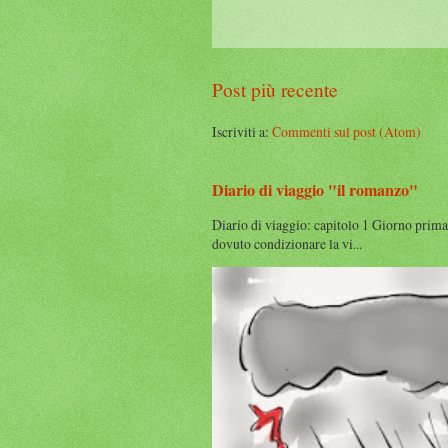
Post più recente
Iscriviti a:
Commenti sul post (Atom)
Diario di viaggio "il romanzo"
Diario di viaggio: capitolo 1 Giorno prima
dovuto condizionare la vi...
------------------------------------------------------------------------
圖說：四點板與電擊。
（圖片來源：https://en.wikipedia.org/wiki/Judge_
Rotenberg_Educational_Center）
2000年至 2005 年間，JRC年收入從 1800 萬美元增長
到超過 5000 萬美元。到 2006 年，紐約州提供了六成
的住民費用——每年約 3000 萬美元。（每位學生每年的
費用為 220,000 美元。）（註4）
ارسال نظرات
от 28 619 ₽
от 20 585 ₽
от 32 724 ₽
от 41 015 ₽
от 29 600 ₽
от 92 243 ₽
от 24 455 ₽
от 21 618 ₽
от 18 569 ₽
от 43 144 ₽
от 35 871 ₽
------------------------------------------------------------------------
## What is being asked
Start with the line above that contains "от 29 600 ₽" and end with the line that contains "от 35 871 ₽". Write out those lines exactly, and only those.

## The answer
от 29 600 ₽
от 92 243 ₽
от 24 455 ₽
от 21 618 ₽
от 18 569 ₽
от 43 144 ₽
от 35 871 ₽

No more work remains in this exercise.